While gas taxes do charge most car owners indirectly for their use of the roads, in order for the user-fee tax model to work, the gas tax revenue must actually be set in coordination with road ownership, road repairs, and environmental mitigation. Instead, the gas tax is set arbitrarily at different levels of government and the revenue only partly funds the roads on which the users drive. Historically, the gas tax has been primarily used as a source of general revenue for general government operations.REF Today, 2.86 cents of the 18.4 cent gasoline tax is explicitly earmarked for mass transit and not road maintenance. According to the Government Accountability Office, 32 percent of Highway Trust Fund money between 2004 and 2008 was obligated “for purposes other than construction and maintenance of highways and bridges.”REF

Rather than operating as a user fee, earmarking revenue to specific sources tends to simply mask a general increase in revenue and the size of government. Using data from U.S. state budgets, economists George Crowley and Adam Hoffer find that “the majority of earmarks fail to increase spending in their target expenditure category,” and instead increase spending in other expenditure categories. They conclude that “the practice of earmarking tax revenue leads to larger government overall.”REF In reality, the gas tax is not a user fee, it is a dishonest ploy to raise taxes on all Americans and allow the size and scope of the federal government to grow unchecked.

The Gas Tax Is Economically Harmful. Higher federal gas taxes would constrain economic growth. Households would incur higher prices at the pump. If households spend more on gas, they have less disposable income to save or to spend, whether on entertainment, on clothes, or on health care. Businesses will face higher costs for transporting their goods and will either pass those costs on to consumers or allocate investments away from capital and labor to make up for the higher fuel prices. Consequently, higher fuel prices would reduce household income, destroy jobs, and result in a weaker economy.

In order to quantify the impact of implementing a gas tax on the American economy, we ran a series of simulations using the IHS Global Insight Model.REF Through these simulations, we found that, by increasing the gas tax by 25 cents per gallon in 2020, the country will experience an average employment shortfall of 62,150 jobs and a peak employment shortfall of 364,000 jobs through 2040. The tax increase also leads to $469 billion in lost gross domestic product (GDP) over the same period, amounting to $5,400 in lost income per family of four.REF

The Gas Tax Is Regressive and Hurts Low-Income Americans Most. The negative impact of a gas tax increase would disproportionately fall on poorer and rural families. Low-income families spend a higher percentage of their budget on gas and have fewer substitute options (such as public transportation or electric cars).

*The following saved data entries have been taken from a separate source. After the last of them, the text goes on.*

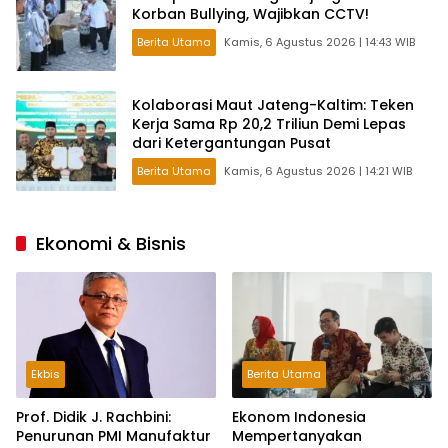
Korban Bullying, Wajibkan CCTV!
Berita Utama
Kamis, 6 Agustus 2026 | 14:43 WIB
Kolaborasi Maut Jateng-Kaltim: Teken
Kerja Sama Rp 20,2 Triliun Demi Lepas
dari Ketergantungan Pusat
Berita Utama
Kamis, 6 Agustus 2026 | 14:21 WIB
Ekonomi & Bisnis
Ekbis
Berita Utama
Prof. Didik J. Rachbini:
Ekonom Indonesia
Penurunan PMI Manufaktur
Mempertanyakan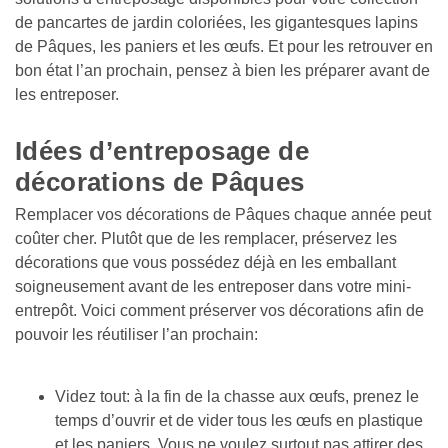
de pancartes de jardin coloriées, les gigantesques lapins 
de Pâques, les paniers et les œufs. Et pour les retrouver en 
bon état l’an prochain, pensez à bien les préparer avant de 
les entreposer.

Idées d’entreposage de 
décorations de Pâques
Remplacer vos décorations de Pâques chaque année peut 
coûter cher. Plutôt que de les remplacer, préservez les 
décorations que vous possédez déjà en les emballant 
soigneusement avant de les entreposer dans votre mini-
entrepôt. Voici comment préserver vos décorations afin de 
pouvoir les réutiliser l’an prochain: 
Videz tout: à la fin de la chasse aux œufs, prenez le 
temps d’ouvrir et de vider tous les œufs en plastique 
et les paniers. Vous ne voulez surtout pas attirer des 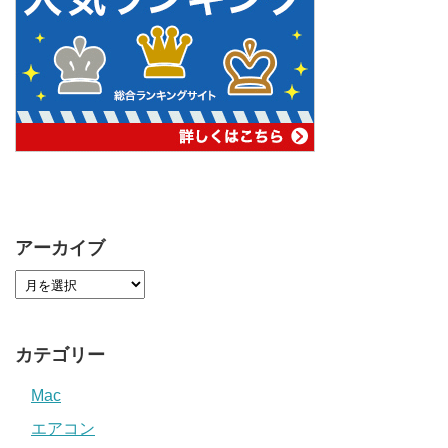
アーカイブ
カテゴリー
Mac
エアコン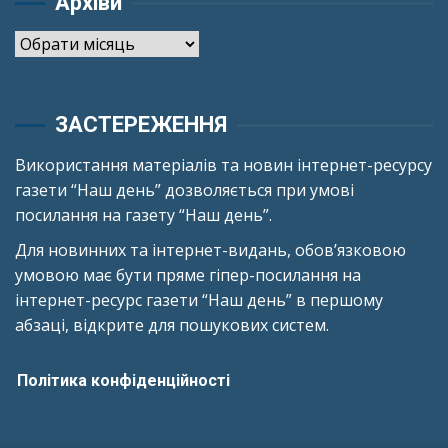
Архіви
Архіви
ЗАСТЕРЕЖЕННЯ
Використання матеріалів та новин інтернет-ресурсу
газети “Наш день” дозволяється при умові
посилання на газету “Наш день”.
Для новинних та інтернет-видань, обов’язковою
умовою має бути пряме гіпер-посилання на
інтернет-ресурс газети “Наш день” в першому
абзаці, відкрите для пошукових систем.
Політика конфіденційності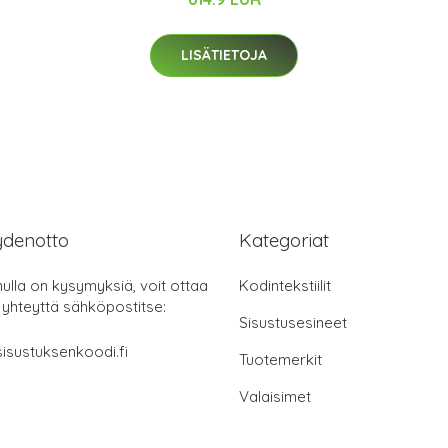
LISÄTIETOJA
ydenotto
Kategoriat
nulla on kysymyksiä, voit ottaa
Kodintekstiilit
 yhteyttä sähköpostitse:
Sisustusesineet
isustuksenkoodi.fi
Tuotemerkit
Valaisimet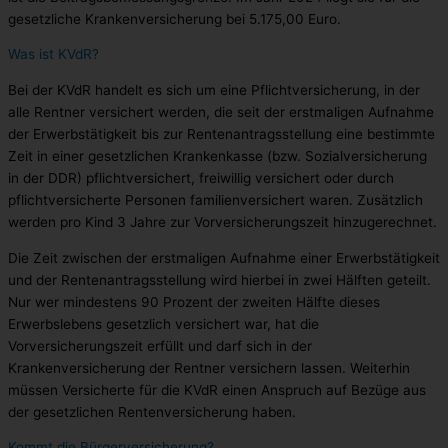
gesetzliche Krankenversicherung bei 5.175,00 Euro.
Was ist KVdR?
Bei der KVdR handelt es sich um eine Pflichtversicherung, in der
alle Rentner versichert werden, die seit der erstmaligen Aufnahme
der Erwerbstätigkeit bis zur Rentenantragsstellung eine bestimmte
Zeit in einer gesetzlichen Krankenkasse (bzw. Sozialversicherung
in der DDR) pflichtversichert, freiwillig versichert oder durch
pflichtversicherte Personen familienversichert waren. Zusätzlich
werden pro Kind 3 Jahre zur Vorversicherungszeit hinzugerechnet.
Die Zeit zwischen der erstmaligen Aufnahme einer Erwerbstätigkeit
und der Rentenantragsstellung wird hierbei in zwei Hälften geteilt.
Nur wer mindestens 90 Prozent der zweiten Hälfte dieses
Erwerbslebens gesetzlich versichert war, hat die
Vorversicherungszeit erfüllt und darf sich in der
Krankenversicherung der Rentner versichern lassen. Weiterhin
müssen Versicherte für die KVdR einen Anspruch auf Bezüge aus
der gesetzlichen Rentenversicherung haben.
Kommt die Bürgerversicherung?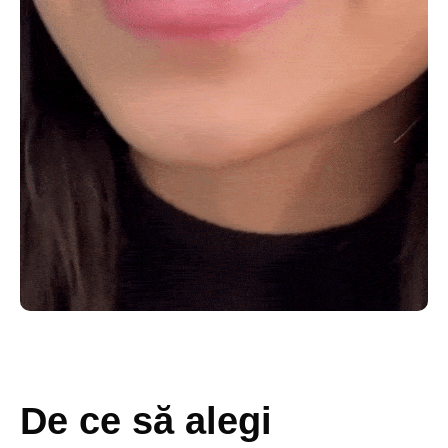
De ce să alegi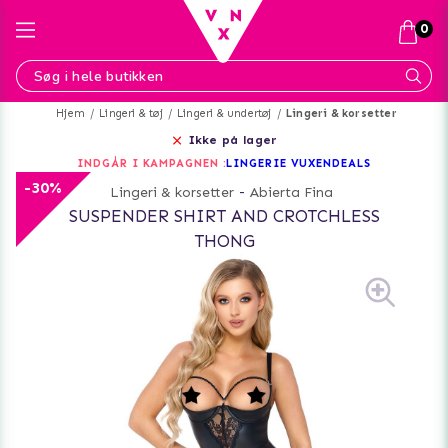
0
Hjem
Lingeri & tøj
Lingeri & undertøj
Lingeri & korsetter
Ikke på lager
INDGÅR I KAMPAGNEN :
LINGERIE VUXENDEALS
-30%
Lingeri & korsetter
-
Abierta Fina
SUSPENDER SHIRT AND CROTCHLESS
THONG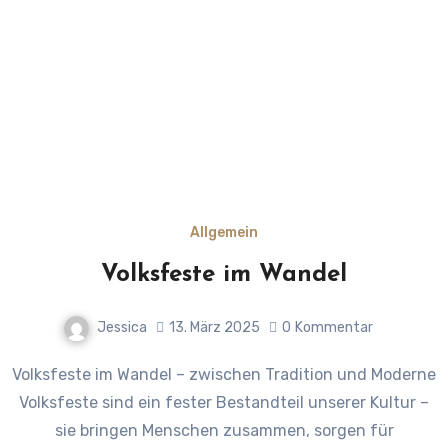
Allgemein
Volksfeste im Wandel
Jessica
13. März 2025
0
Kommentar
Volksfeste im Wandel – zwischen Tradition und Moderne
Volksfeste sind ein fester Bestandteil unserer Kultur –
sie bringen Menschen zusammen, sorgen für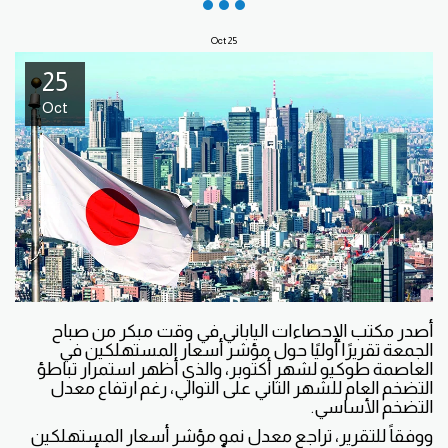
Oct
25
25
Oct
أصدر مكتب الإحصاءات الياباني في وقت مبكر من صباح
الجمعة تقريرًا أوليًا حول مؤشر أسعار المستهلكين في
العاصمة طوكيو لشهر أكتوبر، والذي أظهر استمرار تباطؤ
التضخم العام للشهر الثاني على التوالي، رغم ارتفاع معدل
التضخم الأساسي.
ووفقاً للتقرير، تراجع معدل نمو مؤشر أسعار المستهلكين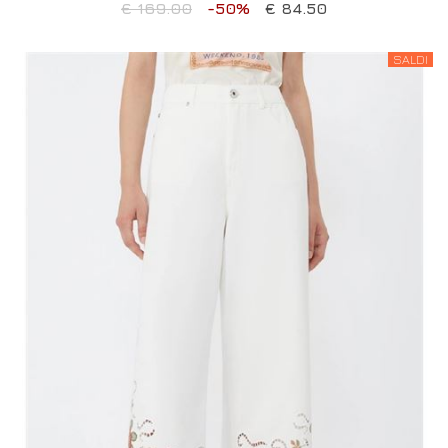
€ 169.00
-50%
€ 84.50
SALDI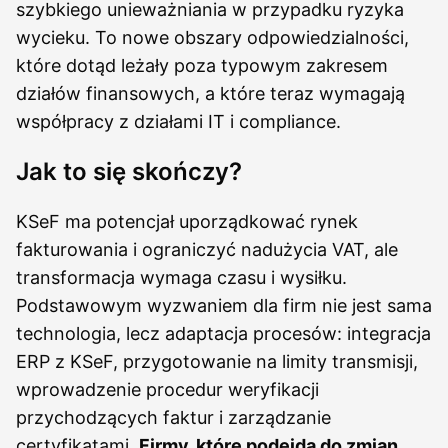
szybkiego unieważniania w przypadku ryzyka
wycieku. To nowe obszary odpowiedzialności,
które dotąd leżały poza typowym zakresem
działów finansowych, a które teraz wymagają
współpracy z działami IT i compliance.
Jak to się skończy?
KSeF ma potencjał uporządkować rynek
fakturowania i ograniczyć nadużycia VAT, ale
transformacja wymaga czasu i wysiłku.
Podstawowym wyzwaniem dla firm nie jest sama
technologia, lecz adaptacja procesów: integracja
ERP z KSeF, przygotowanie na limity transmisji,
wprowadzenie procedur weryfikacji
przychodzących faktur i zarządzanie
certyfikatami.
Firmy, które podejdą do zmian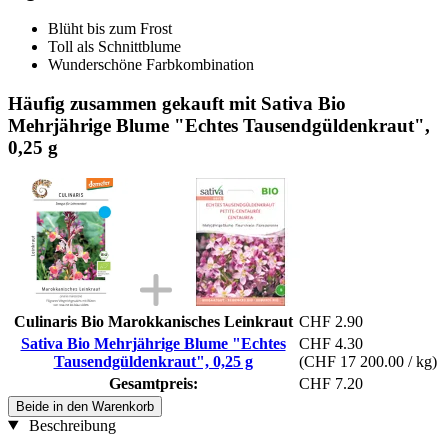
Blüht bis zum Frost
Toll als Schnittblume
Wunderschöne Farbkombination
Häufig zusammen gekauft mit Sativa Bio
Mehrjährige Blume "Echtes Tausendgüldenkraut",
0,25 g
Culinaris Bio Marokkanisches Leinkraut
CHF 2.90
Sativa Bio Mehrjährige Blume "Echtes
CHF 4.30
Tausendgüldenkraut", 0,25 g
(CHF 17 200.00 / kg)
Gesamtpreis:
CHF 7.20
Beide in den Warenkorb
Beschreibung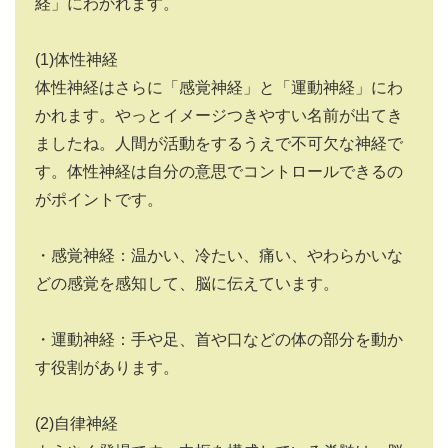
経」にわかれます。
(1)体性神経
体性神経はさらに「感覚神経」と「運動神経」にわ
かれます。やっとイメージつきやすい名前が出てき
ましたね。人間が活動をするうえで不可欠な神経で
す。体性神経は自分の意思でコントロールできるの
がポイントです。
・感覚神経：温かい、冷たい、痛い、やわらかいな
どの感覚を感知して、脳に伝えています。
・運動神経：手や足、首や口などの体の部分を動か
す役割があります。
(2)自律神経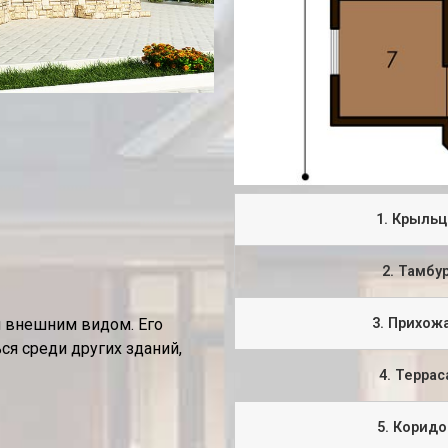
1. Крыльц
2. Тамбу
 внешним видом. Его
3. Прихож
ся среди других зданий,
4. Террас
5. Коридо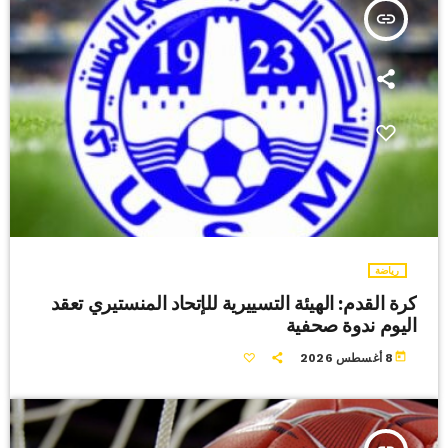
insert_link
رياضة
كرة القدم: الهيئة التسييرية للإتحاد المنستيري تعقد
اليوم ندوة صحفية
today
8 أغسطس 2026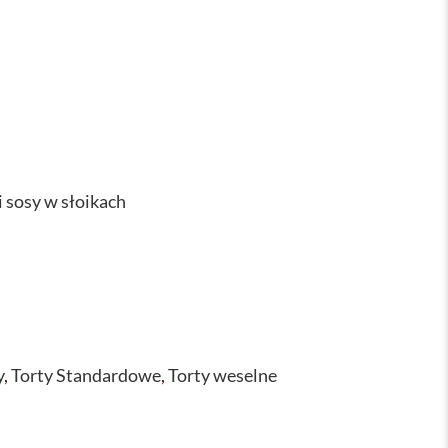
i sosy w słoikach
y
,
Torty Standardowe
,
Torty weselne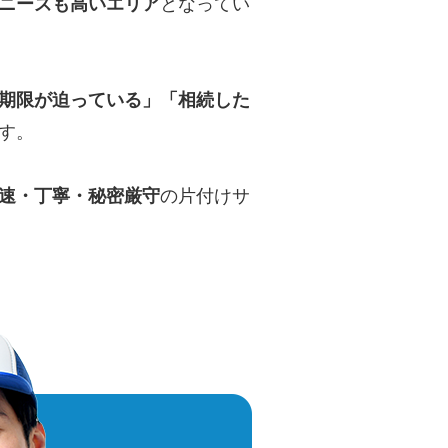
ニーズも高いエリア
となってい
期限が迫っている」「相続した
す。
速・丁寧・秘密厳守
の片付けサ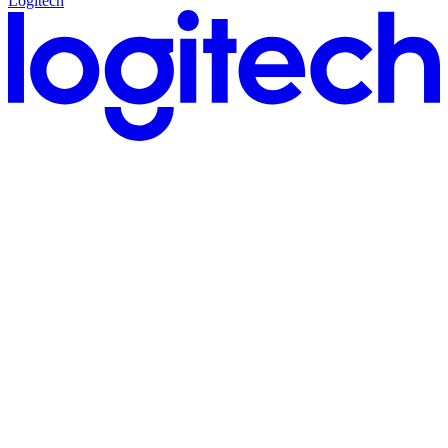
Logitech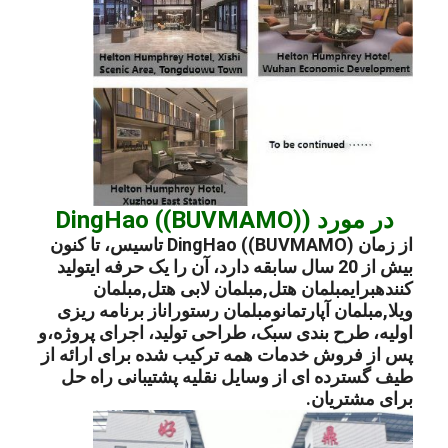
در مورد DingHao ((BUVMAMO))
از زمان DingHao ((BUVMAMO) تاسیس، تا کنون
بیش از 20 سال سابقه دارد، آن را یک حرفه ای
تولید
کننده
برای
مبلمان هتل
,
مبلمان لابی هتل
,
مبلمان
ویلا
,
مبلمان آپارتمان
و
مبلمان رستوران
از برنامه ریزی
اولیه، طرح بندی سبک، طراحی تولید، اجرای پروژه،و
پس از فروش خدمات همه ترکیب شده برای ارائه از
طیف گسترده ای از وسایل نقلیه پشتیبانی راه حل
برای مشتریان.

For all Americans, the annual average number of gallons of gasoline consumed per household has remained relatively flat even as prices have increased.REF In 2017, Americans consumed more than 143 billion gallons of gasoline.REF When prices are low, American families have more disposable income to spend and save. When gas prices fell by 45 percent between 2014 and 2015, American families were projected to save about $700 on gas in one year.REF A JPMorgan Chase Institute report found that low-income Americans, as well as those in the South and Midwest, spend more of their monthly income on gas.REF People who use more gas benefit the most when prices are low, and are harmed the most when prices rise.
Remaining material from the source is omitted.